Karima Kourtit is a researcher at the Open University, Heerlen, the Netherlands. She was laboratory owner at the Jheronimus Academy of Data Science (JADS) in the division Smart Cities and Data Analytics (owned by the Eindhoven University of Technology and Tilburg University), ‘s-Hertogenbosch, the Netherlands. She has worked in the Department of Urban Planning and Environment at the Center for the Future of Places (CFP), at the School of Architecture and Built Environment at KTH Royal Institute of Technology, Stockholm, and at Adam Mickiewicz University, Poznan, Poland. She holds two Ph Ds, in both economics and geography (with distinction), and has a particular interest in regional and urban topics. Her research focuses on the emerging ‚New Urban World.‘ She has also been involved in the implementation of several national and international research projects and initiatives. She is also managing director of the Regional Science Academy.
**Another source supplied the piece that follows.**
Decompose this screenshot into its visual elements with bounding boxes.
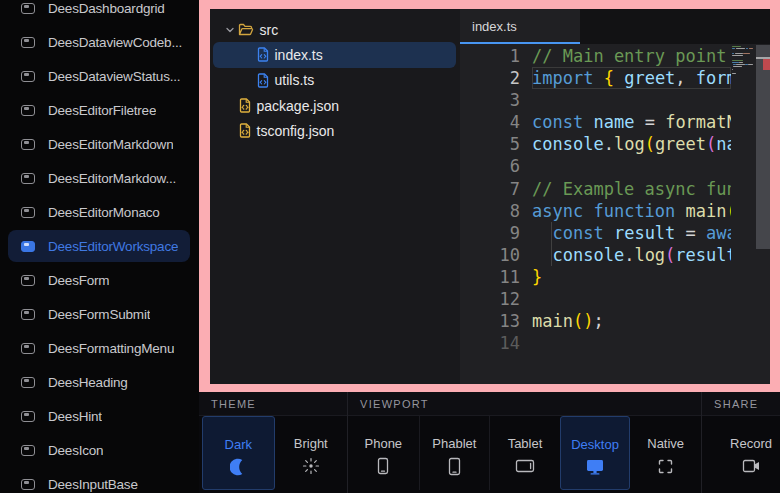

Peter Nijkamp is an emeritus professor of regional and urban economics and of economic geography at the VU University and is also associated with the Open University of the Netherlands (OU), Heerlen (the Netherlands); Alexandru Ioan Cuza University of Iasi, Iasi (Romania); KTH Royal Institute of Technology, Stockholm (Sweden), the University of Technology, Benguérir (Morocco), and A. Mickiewicz University, Poznan (Poland). He serves on the editorial/advisory boards of more than 30 journals. According to the Re Pec list, he is one of the top 30 best-known economists in the world. He is also a fellow and former vice president of the Royal Netherlands Academy of Sciences. He has served as president of the governing board of the Netherlands Research Council (NWO). In 1996, he was awarded the most prestigious scientific prize in the Netherlands, the Spinoza award. He is co-editor of the Springer Handbook of Regional Science.